# Work request
Count every line in the entries that holds the word "receip". The reply is that count alone.

# Records
+-------+

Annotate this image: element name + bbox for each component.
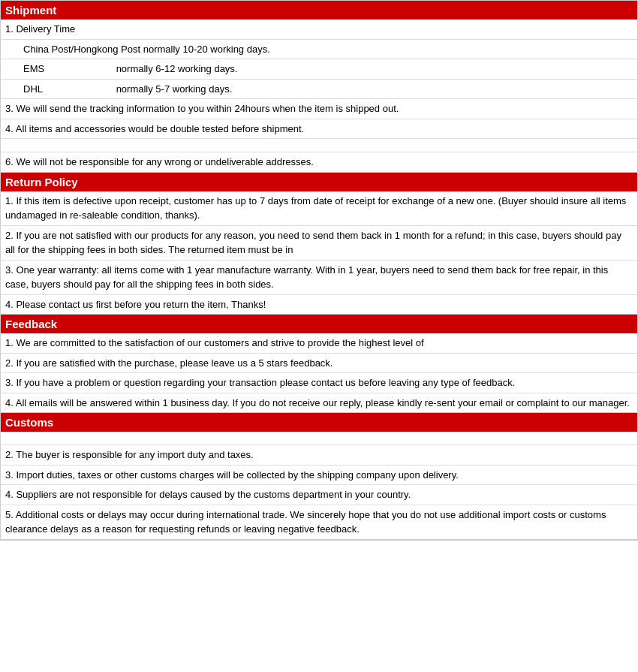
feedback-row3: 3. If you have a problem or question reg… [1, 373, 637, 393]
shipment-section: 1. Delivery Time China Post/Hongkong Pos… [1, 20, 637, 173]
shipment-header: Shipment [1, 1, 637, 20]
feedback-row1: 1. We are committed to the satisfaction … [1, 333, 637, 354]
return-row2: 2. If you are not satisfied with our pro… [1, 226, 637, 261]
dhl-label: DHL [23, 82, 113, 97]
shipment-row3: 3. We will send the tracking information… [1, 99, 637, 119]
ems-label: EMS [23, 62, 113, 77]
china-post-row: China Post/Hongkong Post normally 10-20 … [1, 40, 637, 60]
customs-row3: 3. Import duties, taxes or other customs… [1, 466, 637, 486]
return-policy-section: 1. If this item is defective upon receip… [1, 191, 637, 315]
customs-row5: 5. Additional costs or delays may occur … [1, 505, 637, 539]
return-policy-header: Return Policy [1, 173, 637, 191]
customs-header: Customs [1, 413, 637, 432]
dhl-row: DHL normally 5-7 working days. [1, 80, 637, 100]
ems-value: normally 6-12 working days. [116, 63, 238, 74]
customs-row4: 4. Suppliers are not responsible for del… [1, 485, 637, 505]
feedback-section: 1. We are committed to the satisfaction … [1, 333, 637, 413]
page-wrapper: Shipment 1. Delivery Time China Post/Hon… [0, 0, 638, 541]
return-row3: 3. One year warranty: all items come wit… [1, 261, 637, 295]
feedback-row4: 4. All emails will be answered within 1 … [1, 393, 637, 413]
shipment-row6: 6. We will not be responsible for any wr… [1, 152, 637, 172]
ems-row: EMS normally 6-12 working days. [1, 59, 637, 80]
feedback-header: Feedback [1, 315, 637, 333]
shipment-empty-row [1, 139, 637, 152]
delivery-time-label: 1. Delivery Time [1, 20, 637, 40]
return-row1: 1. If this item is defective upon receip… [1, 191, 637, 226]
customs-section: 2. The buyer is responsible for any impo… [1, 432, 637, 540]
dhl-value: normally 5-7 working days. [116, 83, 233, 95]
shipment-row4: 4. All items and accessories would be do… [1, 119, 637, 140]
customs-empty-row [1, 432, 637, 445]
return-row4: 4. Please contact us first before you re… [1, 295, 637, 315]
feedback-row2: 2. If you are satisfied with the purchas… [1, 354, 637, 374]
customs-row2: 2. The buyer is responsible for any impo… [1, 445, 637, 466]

+-------+

# Answer to the exercise
2